Raw Jackfruit Biriyani
There can be nothing as filling and comforting as a pot full of biryani, this unique version of Vegetarian Biryani is made using raw jackfruit. This biryani tastes very delicious.
This jackfruit biryani aka kathal biryani is mildly spiced dum cooked biryani made with raw unripe jackfruit, basmati rice, yogurt and flavoured with whole spices like cardamom, cumin, cinnamon and peppercorn. Topped with crispy onion, saffron milk cooked in tomato-onion gravy and layered with basmati rice. . Delicious layers of marinated jackfruit, seasoned rice, and dried fruit come together into a wonderful meal,is tasty and delightful.
If you love jackfruit, this is the
recipe you must try. It is easy-to-make. Make this recipe on special occasions
like kitty parties and potlucks, and indulge in a flavorsome meal with your
loved ones. Delicious jackfruit biryani is perfect for a Sunday special.
Ingredients:
Raw Jackfruit pieces/ Kathal (500gms)
Onions-4
Tomatoes-4
Coriander leaves-1/2 cup
Mint leaves- ½ cup
Ginger Garlic Paste- 1 tsp
Yogurt-1 cup
For Rice:
Basmati rice- 2 cups
Ghee/oil- 1 tbsp
Water- 4 cups
Whole Spices:
Green Cardamom (Elaichi)-3
Black Cardamom (Badi Elaichi)-1
Fennel Seeds (Saunf)- 1 tsp
Caraway Seeds (Shah Jeera)- 1/2 tsp
Cloves (Lawang)-3
Cinnamon (Dalchini)- 2"
Bay Leaf (Tej Patta)-1
Spice Powders:
Coriander Powder- 1 tsp
Garam Masala Powder- 1 tsp
Turmeric Powder- 1 tsp
Red Chilli Powder- 1 tsp
Cumin Powder-1 tsp
Salt to taste
For the garnish
1-2 pinch saffron
¼ cup milk
Roasted cashews-¼ cup
Raisins- ¼ cup
(few strands of saffron dipped in 1/4 cup milk)
Cooking the Biryani Rice:
To make rice for the Kathal Biryani / Jackfruit Biryani, wash and soak rice in water for 30 mins before you start cooking.

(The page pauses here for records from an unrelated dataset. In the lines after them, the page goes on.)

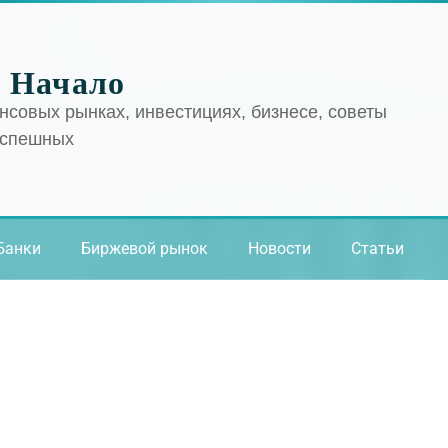
 Начало
нсовых рынках, инвестициях, бизнесе, советы
успешных
Банки
Биржевой рынок
Новости
Статьи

In a heavy bottomed pan, heat water-twice the quantity of the rice. Add a tablespoon of ghee, salt and add 1/2 tsp of salt, 2 green cardamom, 2 black cardamom, 1" piece of cinnamon and 3 cloves.

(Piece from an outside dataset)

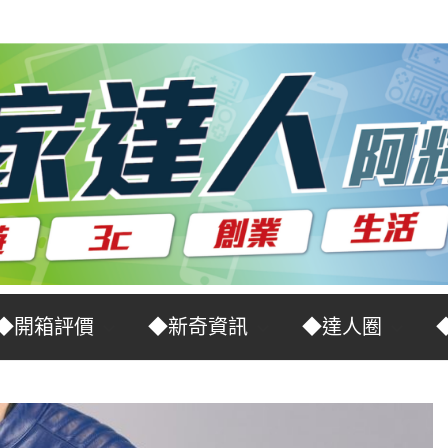
◆開箱評價
◆新奇資訊
◆達人圈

Once the water comes to a rolling boil, drain the rice and add the rice to the boiling water..
Cover and cook on medium heat until rice is half done.
Once the rice is halved cooked to 50%, pass it through a strainer and collect the rice in a large tray and spread well so that they don't stick to each other.
Make Jackfruit Masala:
Boil jackfruit with a pinch of salt, and turmeric powder in water and sieve in a colander.
Deep fry the jackfruit in oil.
Now in a large pan, heat 1/4 cup of oil and add onions. Saute until golden and slightly crispy. Remove 2 tablespoons of onions for layering.
Now into the pan add green chili, ginger, garlic, and turmeric powder.
Saute for 5 minutes and add coriander powder,red chili powder cumin powder, and tomatoes. Cook until tomatoes are soft.
To this add 1/2 cup water, jack fruit pieces, , yogurt, salt, and sauté.
Add coriander leaves, mint leaves, biryani masala and garam masala powder.
Making the Crispy Brown Onions:
Slice 2 onions finely.Deep fry the onions on medium heat until dark brown and crispy. Be careful not to burn the onions.Remove from oil and keep aside
Assembling The Biriyani
Now grease a big pot with ghee and add jackfruit masala and top it with a layer of rice.
Sprinkle mint leaves, coriander leaves, fried onions, and saffron milk.
Repeat one more layer of jackfruit masala and top it with another layer of rice, along with mint, coriander, saffron milk, and ghee.
Cover the pot with a lid and cook on low heat for 10-15 minutes. Mix the layers while serving.
Garnish with the remaining crispy brown onions and Top the rice with raisins, cashews, and fresh mint. while serving. Serve hot with raita and green chutney.